Para el citado juez Recondo "si cuando nos movemos por el resbaladizo terreno que constituyen
los delitos de lesa humanidad no nos aseguramos de que no nuble nuestro juicio
el horror que ellos inspiraran... o la preocupación de cómo se juzguen en los
diarios de mañana, creo que corremos el riesgo de deslizarnos hacia un derecho
penal que deje de lado sus principios cada vez que nos enfrentemos a una
situación similar". Esa rigurosa frase pertenece a una meditada
decisión del referido juez en la que dispuso liberar, por falta de mérito, a Jaime L. Smart, por entender
simplemente que no había pruebas suficientes para incriminarlo como partícipe
responsable de los delitos de los que era acusado en la causa referida. De lo
contrario, entendió el magistrado, se violaría el principio de legalidad.
Sobre los delitos de
la trágica década del 70, el juez Recondo
nos recuerda que, frente a ellos, lo que se necesita es hacer justicia, por
oposición a moverse en función de la venganza. Dicho de otra manera,
objetividad y seriedad en el actuar y no mero afán persecutorio.
Debe añadirse a todo
ello una preocupación creciente en este mismo capítulo de la actividad
judicial: la que guarda relación con el abuso arbitrario del instituto de la
prisión preventiva, así como con la negativa sistemática a permitir el recurso
a la prisión domiciliaria para procesados que ya son evidentemente ancianos o
están enfermos.

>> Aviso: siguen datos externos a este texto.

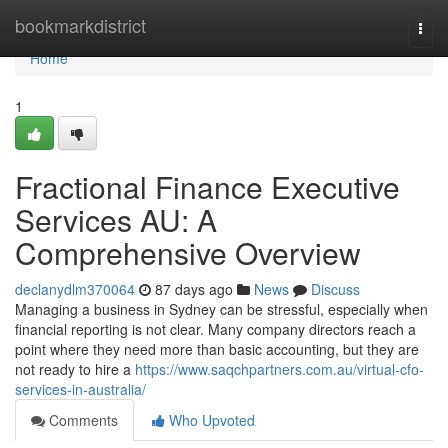
Home
bookmarkdistrict
Togg
navi
Home
1
Fractional Finance Executive
Services AU: A
Comprehensive Overview
declanydlm370064
87 days ago
News
Discuss
Managing a business in Sydney can be stressful, especially when
financial reporting is not clear. Many company directors reach a
point where they need more than basic accounting, but they are
not ready to hire a
https://www.saqchpartners.com.au/virtual-cfo-
services-in-australia/
Comments
Who Upvoted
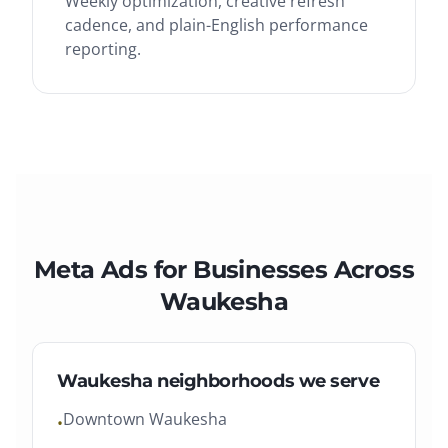
Weekly optimization, creative refresh
cadence, and plain-English performance
reporting.
Meta Ads
for Businesses Across
Waukesha
Waukesha
neighborhoods we serve
Downtown Waukesha
•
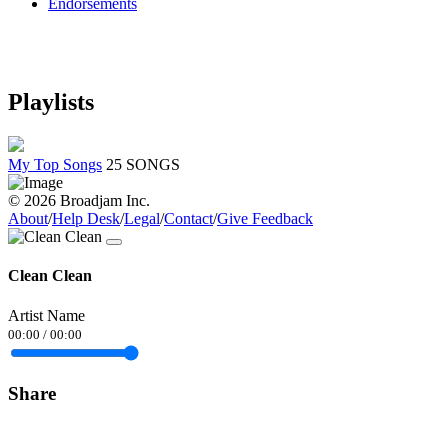
Endorsements
Playlists
My Top Songs
25 SONGS
© 2026 Broadjam Inc.
About
/
Help Desk
/
Legal
/
Contact
/
Give Feedback
Clean Clean
Artist Name
00:00
/
00:00
Share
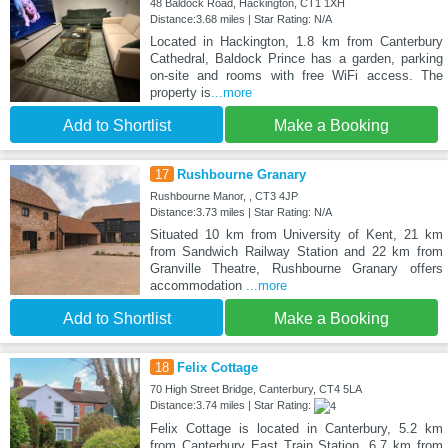
48 Baldock Road, Hackington, CT1 1XH
Distance:3.68 miles | Star Rating: N/A
Located in Hackington, 1.8 km from Canterbury
Cathedral, Baldock Prince has a garden, parking
on-site and rooms with free WiFi access. The
property is
...more
Add to Shortlist
Make a Booking
17
Rushbourne Granary
Rushbourne Manor, , CT3 4JP
Distance:3.73 miles | Star Rating: N/A
Situated 10 km from University of Kent, 21 km
from Sandwich Railway Station and 22 km from
Granville Theatre, Rushbourne Granary offers
accommodation
...more
Add to Shortlist
Make a Booking
18
Felix Cottage
70 High Street Bridge, Canterbury, CT4 5LA
Distance:3.74 miles | Star Rating:
Felix Cottage is located in Canterbury, 5.2 km
from Canterbury East Train Station, 6.7 km from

Actitudes que, como sociedad y por todo lo que ellas implican,
no podemos consentir.
La advertencia que
contienen las opiniones antes mencionadas, así como la decisión comentada del
juez Recondo, apuntan por cierto a
que parecería haber llegado la hora de asumir la necesidad de revisar y
eventualmente corregir algunas conductas procesales que realmente lucen
injustificables y hasta aberrantes. Es menester, en cambio, aferrarnos al
respeto por la ley y la verdad. Por nuestra propia dignidad y de cara al juicio
de la historia.
NOTA:
Las imágenes y negritas no corresponden a la nota original.